Phoenix in 15 minutes or less

What is this new Phoenix thing I’ve been hearing about? Phoenix is an open source SQL skin for HBase. You use the standard JDBC APIs instead of the regular HBase client APIs to create tables, insert data, and query your HBase data.

Doesn’t putting an extra layer between my application and HBase just slow things down? Actually, no. Phoenix achieves as good or likely better performance than if you hand-coded it yourself (not to mention with a heck of a lot less code) by:

  • compiling your SQL queries to native HBase scans
  • determining the optimal start and stop for your scan key
  • orchestrating the parallel execution of your scans
  • bringing the computation to the data by
  • pushing the predicates in your where clause to a server-side filter
  • executing aggregate queries through server-side hooks (called co-processors)
    In addition to these items, we’ve got some interesting enhancements in the works to further optimize performance:

  • secondary indexes to improve performance for queries on non row key columns

  • stats gathering to improve parallelization and guide choices between optimizations
  • skip scan filter to optimize IN, LIKE, and OR queries
  • optional salting of row keys to evenly distribute write load
    Ok, so it’s fast. But why SQL? It’s so 1970s Well, that’s kind of the point: give folks something with which they’re already familiar. What better way to spur the adoption of HBase? On top of that, using JDBC and SQL:

  • Reduces the amount of code users need to write

  • Allows for performance optimizations transparent to the user
  • Opens the door for leveraging and integrating lots of existing tooling
    But how can SQL support my favorite HBase technique of x,y,z Didn’t make it to the last HBase Meetup did you? SQL is just a way of expressing what you want to get not how you want to get it. Check out my presentation for various existing and to-be-done Phoenix features to support your favorite HBase trick. Have ideas of your own? We’d love to hear about them: file an issue for us and/or join our mailing list.
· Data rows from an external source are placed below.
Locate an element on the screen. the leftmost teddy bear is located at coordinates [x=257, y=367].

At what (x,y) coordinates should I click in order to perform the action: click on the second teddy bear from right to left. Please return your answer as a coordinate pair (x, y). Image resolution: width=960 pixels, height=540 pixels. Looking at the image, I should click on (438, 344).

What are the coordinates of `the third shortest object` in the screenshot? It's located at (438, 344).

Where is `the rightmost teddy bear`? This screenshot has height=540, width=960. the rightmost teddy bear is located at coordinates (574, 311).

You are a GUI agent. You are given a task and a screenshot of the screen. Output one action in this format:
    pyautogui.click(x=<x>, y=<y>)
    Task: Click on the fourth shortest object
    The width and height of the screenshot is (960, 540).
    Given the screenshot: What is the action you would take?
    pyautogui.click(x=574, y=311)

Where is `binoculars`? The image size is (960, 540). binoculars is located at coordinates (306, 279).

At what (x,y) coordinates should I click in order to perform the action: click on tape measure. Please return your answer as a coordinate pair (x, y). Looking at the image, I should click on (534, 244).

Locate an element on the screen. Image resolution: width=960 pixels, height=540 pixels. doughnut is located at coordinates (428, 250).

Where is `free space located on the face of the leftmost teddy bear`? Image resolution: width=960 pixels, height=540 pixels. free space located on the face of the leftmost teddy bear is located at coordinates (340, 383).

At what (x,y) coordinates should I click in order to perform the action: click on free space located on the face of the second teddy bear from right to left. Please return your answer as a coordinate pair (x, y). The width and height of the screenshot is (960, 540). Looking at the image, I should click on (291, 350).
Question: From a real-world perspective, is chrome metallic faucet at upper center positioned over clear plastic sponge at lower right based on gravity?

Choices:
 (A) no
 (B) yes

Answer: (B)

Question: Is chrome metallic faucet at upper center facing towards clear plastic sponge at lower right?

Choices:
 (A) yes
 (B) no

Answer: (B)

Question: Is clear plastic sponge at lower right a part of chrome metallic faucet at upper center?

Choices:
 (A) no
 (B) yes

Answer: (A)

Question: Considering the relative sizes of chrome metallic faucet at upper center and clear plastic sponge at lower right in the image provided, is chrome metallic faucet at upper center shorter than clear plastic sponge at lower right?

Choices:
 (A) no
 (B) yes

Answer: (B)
Blah, blah, blah - I just want to get started! Ok, great! Just follow our install instructions:

  • download and expand our installation tar
  • copy the phoenix server jar that is compatible with your HBase installation into the lib directory of every region server
  • restart the region servers
  • add the phoenix client jar to the classpath of your HBase client
  • download and setup SQuirrel as your SQL client so you can issue adhoc SQL against your HBase cluster
    I don’t want to download and setup anything else! Ok, fair enough - you can create your own SQL scripts and execute them using our command line tool instead. Let’s walk through an example now. Begin by navigating to the bin/ directory of your Phoenix install location.

  • First, let’s create a us_population.sql file, containing a table definition:

  1. CREATE TABLE IF NOT EXISTS us_population (
  2. state CHAR(2) NOT NULL,
  3. city VARCHAR NOT NULL,
  4. population BIGINT
  5. CONSTRAINT my_pk PRIMARY KEY (state, city));
  • Now let’s create a us_population.csv file containing some data to put in that table:
  1. NY,New York,8143197
  2. CA,Los Angeles,3844829
  3. IL,Chicago,2842518
  4. TX,Houston,2016582
  5. PA,Philadelphia,1463281
  6. AZ,Phoenix,1461575
  7. TX,San Antonio,1256509
  8. CA,San Diego,1255540
  9. TX,Dallas,1213825
  10. CA,San Jose,912332
  • And finally, let’s create a us_population_queries.sql file containing a query we’d like to run on that data.
  1. SELECT state as "State",count(city) as "City Count",sum(population) as "Population Sum"
  2. FROM us_population
  3. GROUP BY state
  4. ORDER BY sum(population) DESC;
  • Execute the following command from a command terminal
  1. ./psql.py <your_zookeeper_quorum> us_population.sql us_population.csv us_population_queries.sql

Congratulations! You’ve just created your first Phoenix table, inserted data into it, and executed an aggregate query with just a few lines of code in 15 minutes or less!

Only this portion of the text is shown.